Итак, непредсказуемые приключения нашего героя на гостеприимной омской земле продолжались. Омская эпопея была особенно интересна тем, что её главный герой никогда не знал, что ждёт его завтра. Когда человек осознаёт в себе Воина, или становится им, всё старое и слабое в нём постепенно отмирает, и он обновляется каждый день. Но Воин в любой ситуации понимает: нужно жить и идти дальше.
Ваня снова вспомнил о Гере, который тоже уехал с 7-ки с туберкулёзом. Жив ли он и что с ним? Какую роль сыграл Карлос Кастанеда в его жизни? У него ли книга, которую Ваня отдал ему?

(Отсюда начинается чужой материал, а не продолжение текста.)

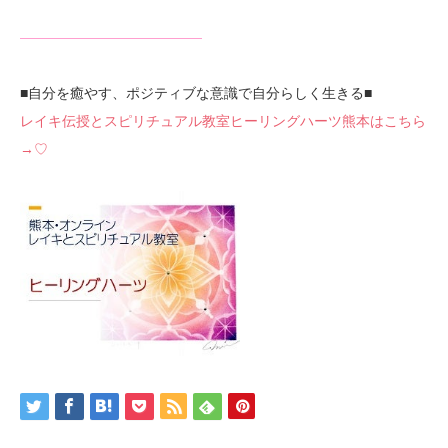
—————————————
■自分を癒やす、ポジティブな意識で自分らしく生きる■
レイキ伝授とスピリチュアル教室ヒーリングハーツ熊本はこちら
→♡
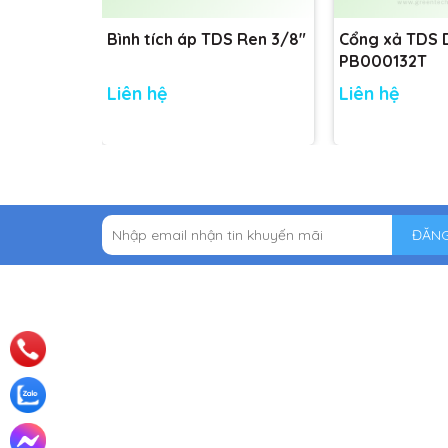
Bình tích áp TDS Ren 3/8"
Cổng xả TDS
PB000132T
Liên hệ
Liên hệ
ĐĂNG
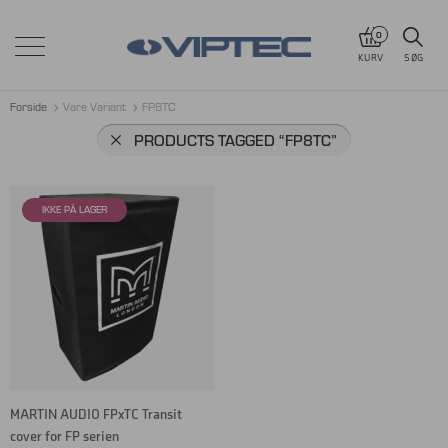
0
KURV
SØG
Forside
Vare Variant
FP8TC
PRODUCTS TAGGED
“FP8TC”
MARTIN AUDIO FPxTC Transit
cover for FP serien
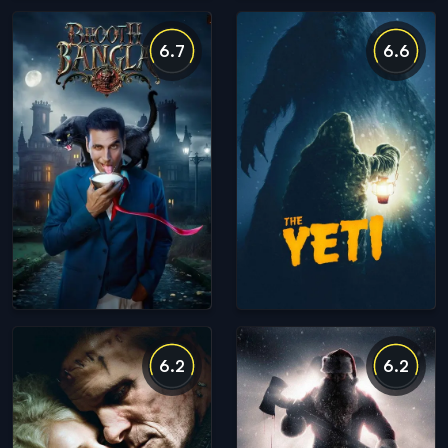
6.7
6.6
6.2
6.2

Да, жизнь у нашего героя оборачивалась сплошными испытаниями, душевными терзаниями и постоянными изменениями, преображением его личности, словом, была какой-то абстрактно-магической историей. Ваня и не любил долго засиживаться на одном месте. Он весь был в предвкушении нового. Ему было уже любопытно: а что будет дальше? Очередная страница его жизни под номером «Семь» была уже, считай, перевёрнута.

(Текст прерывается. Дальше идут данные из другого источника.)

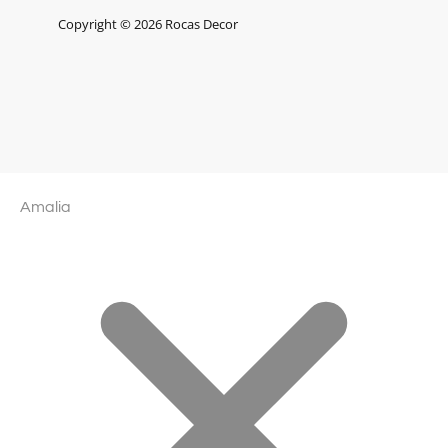
Copyright © 2026 Rocas Decor
Amalia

Они с Никоном уже собрались с вещами. А козы с МСЧ напоследок не унимались, ёрничали:
– Ну, давайте, передавайте блатным привет!
– Обязательно! – отпарировал Ваня. – А от кого?
В ответ – тишина.
На санпропускнике их быстро обыскали. Ваня успел внимательно осмотреть его хранящие столько тайн стены, что их хватило бы на сотню романов о мытарствах души человеческой. Нехорошее место. Чего тут только не творили разнузданные палачи и садисты! И эта мрачная обстановка: стакана, решётки, всякие закутки, видеокамеры, везде тёмно-синий и грязный, какой-то депрессивный цвет, тёмная извёстка. Тусклые лампочки – всё говорило о пережитых здесь страхе, ужасе и боли. Всё тут продумано спецами по психологической ломке. Ни радости, ни злости у покидающих этот невообразимый нормальному человеческому разуму гадюшник не было. Одна пустота.

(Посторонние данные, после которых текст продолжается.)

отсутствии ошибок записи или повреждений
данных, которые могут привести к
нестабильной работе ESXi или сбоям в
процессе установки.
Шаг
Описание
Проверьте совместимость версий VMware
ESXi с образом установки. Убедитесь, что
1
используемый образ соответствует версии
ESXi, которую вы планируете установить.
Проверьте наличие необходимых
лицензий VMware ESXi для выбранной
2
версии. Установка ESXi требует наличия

Их загрузили в воронок, где уже находилось восемь человек из разных омских колоний. Все ехали на лечение в больницу, до которой и было-то всего 10 мин езды. Ваня устроился рядом с Никоном. Поехали. Прощай, «Семёрка»!
(Мы практически не сомневаемся в том, что прочитав наше повествование о порядках и нравах, царящих в колонии особого режима №7, все наши компетентные органы: ФСБ, прокуратура, следственный комитет, ФСИН (Нет, эти будут молчать. Им некогда: они сами сидят на скамье подсудимых), но все остальные будут авторитетно уверять наших граждан, что всё изображённое в этом произведении сплошные ложь и клевета. Все они с пеной у ртов будут убеждать вас, что такого просто не может быть! Наши глуповатые правозащитницы тоже вполне искренне возмутятся: «Мы там были: в седьмой колонии везде чистота, порядок и такая милая гостеприимная Администрация, что нам самим даже захотелось немного пожить там!».
Но больше всех будут возмущаться, конечно, самые достойные, то есть депутаты Государственной Думы и прочих, более мелких, дум.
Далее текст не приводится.